When I reflect, as I am sure millions of moms before me have done in the same circumstance as their first baby leaves the nest, and I feel anxious about my self-evaluation, I just go back to asking myself the same question: Did I do the absolute best I could? I can honestly answer “yes”. And I may continue to pick at it like a scab, test myself, see if I am being really honest with myself, but the answer is still always “yes”. That gives me comfort. I did my best, and no one can do better than their best. So, whatever mistakes I may have made, whatever judgment calls probably should have gone differently in retrospect, whatever choices I might tweak just a bit if I had them to make again, I did do my best. And because I know that, and because I reach that same conclusion no matter how many times I repeat the questions in my head, and because I am secure in it, I can let her go out into the world and feel good about the kind of mom I’ve been.
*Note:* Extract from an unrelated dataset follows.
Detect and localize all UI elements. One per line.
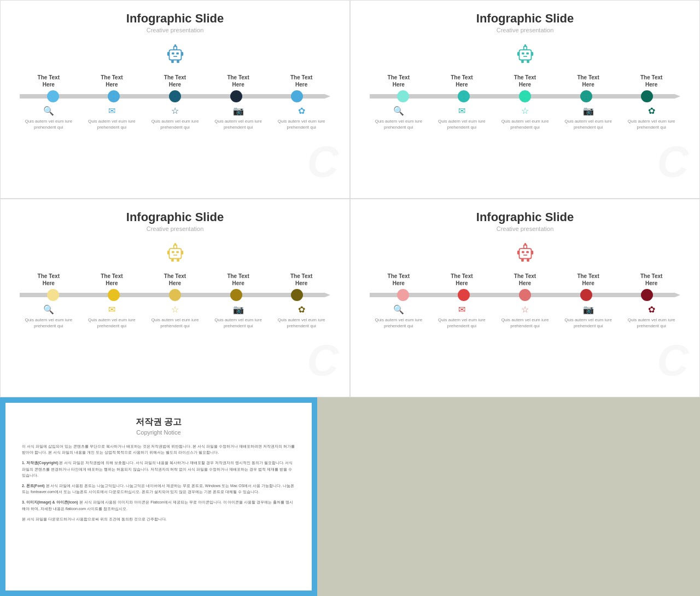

But then there is this: What will I do without her?

This is, as you canprobably infer from my tone, my firstborn child. I had her when I was just twenty years old, and so it occurred to me – this is the one human being who has been with me for all of my adult life, day in and day out, always there. Her father, my ex-husband, left our family for good when she was only five years old and I was still carrying her brother. So, it was her and me. She was there through everything I’ve gone through, always there.

Now, I was fortunate enough (and I say “fortunate enough” rather than “smart enough” because I really cannot take credit for this – other moms in similar circumstances may not have been given the information I was lucky enough to have received) to know better than to lean on my child for emotional support when her father and I separated and I began the challenging life of a single mother. I’d read it somewhere, or heard it somewhere, or both, that you aren’t supposed to do that. I’dlearned, somewhere or somehow, that children in such situations need to know that you are strong and in control, so I let her see that I was strong and in control. Only in recent times, after she’d reached adulthood, did she begin to hear some of the stories of things I’d been through. She expressed shock at the crises and emergencies and traumas that had been going on right in her own home, with her own mom, while she was blissfully unaware. When she was surprised at these things, I was pleased at that response. It meant I’d done my job. I’d shielded her and protected her from the things that were not her job to handle. I am glad someone told me to do that.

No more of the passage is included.